Dataset items
^^^^
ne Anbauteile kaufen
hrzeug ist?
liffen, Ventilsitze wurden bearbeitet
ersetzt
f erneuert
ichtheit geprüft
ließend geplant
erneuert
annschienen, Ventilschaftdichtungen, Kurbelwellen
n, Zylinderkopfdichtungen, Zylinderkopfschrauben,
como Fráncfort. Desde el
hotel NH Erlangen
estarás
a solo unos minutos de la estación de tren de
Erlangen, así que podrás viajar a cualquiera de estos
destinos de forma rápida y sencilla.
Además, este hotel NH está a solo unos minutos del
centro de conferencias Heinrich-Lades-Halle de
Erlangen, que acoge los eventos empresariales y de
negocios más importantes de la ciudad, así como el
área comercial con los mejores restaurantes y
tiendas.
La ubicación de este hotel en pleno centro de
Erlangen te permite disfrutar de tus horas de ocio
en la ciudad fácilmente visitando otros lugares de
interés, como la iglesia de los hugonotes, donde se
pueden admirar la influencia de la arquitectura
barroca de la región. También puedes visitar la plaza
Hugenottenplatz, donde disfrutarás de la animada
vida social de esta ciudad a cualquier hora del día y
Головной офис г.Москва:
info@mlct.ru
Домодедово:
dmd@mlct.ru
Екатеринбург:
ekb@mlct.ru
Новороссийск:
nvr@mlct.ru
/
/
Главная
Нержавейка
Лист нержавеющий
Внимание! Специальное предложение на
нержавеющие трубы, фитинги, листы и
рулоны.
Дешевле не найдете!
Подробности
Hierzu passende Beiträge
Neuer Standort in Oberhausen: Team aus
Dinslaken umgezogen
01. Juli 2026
^^^^
▶ [Problem description]:
Up to and including the line that holds "Erlangen, así que", reproduce the records above exactly from their first line, and give nothing else.

▶ [Finished task]:
ne Anbauteile kaufen
hrzeug ist?
liffen, Ventilsitze wurden bearbeitet
ersetzt
f erneuert
ichtheit geprüft
ließend geplant
erneuert
annschienen, Ventilschaftdichtungen, Kurbelwellen
n, Zylinderkopfdichtungen, Zylinderkopfschrauben,
como Fráncfort. Desde el
hotel NH Erlangen
estarás
a solo unos minutos de la estación de tren de
Erlangen, así que podrás viajar a cualquiera de estos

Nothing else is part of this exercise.